- 1/2 C butter
- 1/2 TT minced onion flakes
- 1/2 TT Cajun seasoning
- 1/2 TT Horseraddish
- 1/2 C flour
- 2 C milk
- 8oz cream cheese diced into cubes
- 1# Rotini pasta, cooked al dente
- 1 C reserved pasta water
- 2 C Mozzarella
- 2 C White Cheddar
- 1/3 C Bread Crumbs
- 1/3 C Grated Parmesan
- 2 TT Butter
Heat oven to 350 degrees
Boil big pot of water with sea salt. Add pasta and cook until al dente (package directions). Reserve a cup or two of pasta water. Drain and put back in big pot.

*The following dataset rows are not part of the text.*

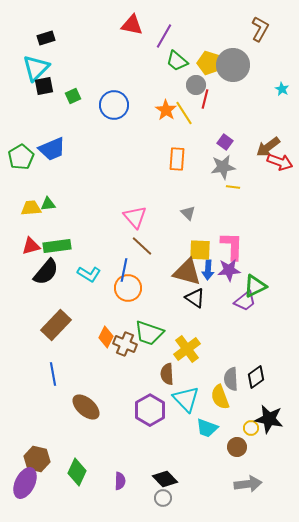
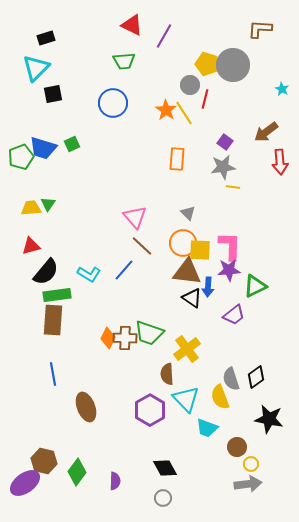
red triangle at (132, 25): rotated 15 degrees clockwise
brown L-shape at (260, 29): rotated 115 degrees counterclockwise
green trapezoid at (177, 61): moved 53 px left; rotated 45 degrees counterclockwise
yellow pentagon at (209, 63): moved 2 px left, 1 px down
gray circle at (196, 85): moved 6 px left
black square at (44, 86): moved 9 px right, 8 px down
green square at (73, 96): moved 1 px left, 48 px down
blue circle at (114, 105): moved 1 px left, 2 px up
brown arrow at (268, 147): moved 2 px left, 15 px up
blue trapezoid at (52, 149): moved 9 px left, 1 px up; rotated 40 degrees clockwise
green pentagon at (21, 157): rotated 10 degrees clockwise
red arrow at (280, 162): rotated 65 degrees clockwise
green triangle at (48, 204): rotated 49 degrees counterclockwise
green rectangle at (57, 246): moved 49 px down
pink L-shape at (232, 246): moved 2 px left
blue line at (124, 270): rotated 30 degrees clockwise
blue arrow at (208, 270): moved 17 px down
brown triangle at (187, 272): rotated 8 degrees counterclockwise
orange circle at (128, 288): moved 55 px right, 45 px up
black triangle at (195, 298): moved 3 px left
purple trapezoid at (245, 301): moved 11 px left, 14 px down
brown rectangle at (56, 325): moved 3 px left, 5 px up; rotated 40 degrees counterclockwise
orange diamond at (106, 337): moved 2 px right, 1 px down
brown cross at (125, 344): moved 6 px up; rotated 20 degrees counterclockwise
gray semicircle at (231, 379): rotated 15 degrees counterclockwise
brown ellipse at (86, 407): rotated 28 degrees clockwise
yellow circle at (251, 428): moved 36 px down
brown hexagon at (37, 459): moved 7 px right, 2 px down
green diamond at (77, 472): rotated 12 degrees clockwise
black diamond at (165, 479): moved 11 px up; rotated 15 degrees clockwise
purple semicircle at (120, 481): moved 5 px left
purple ellipse at (25, 483): rotated 28 degrees clockwise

Heat butter in saucepan until melted, add seasonings, and cook butter until brown and onions are toasty. Add flour and mix until pasty. Add milk and whisk until creamy. Add cream cheese and simmer on low, whisking, until rich, creamy aromatic and consistent texture.
Add sauce and cheese mix to pasta in big pot and mix together. Add (up to) 1 cup pasta water to increase liquid if needed.
Pour, scrape and deliver all of this into a baking dish (9×13 or similar size). Melt 2TT butter in sauce pan until melted. Turn off heat. Add bread crumbs until mixed. Add Parmesan, and then sprinkle over casserole. Pop in oven and bake for 30 minutes. Then turn on broiler and broil a minute or so until top is crusty and brown.
Remove from oven and let stand a few minutes until you can’t take it and just have to dive in. Slice into squares, serve and enjoy.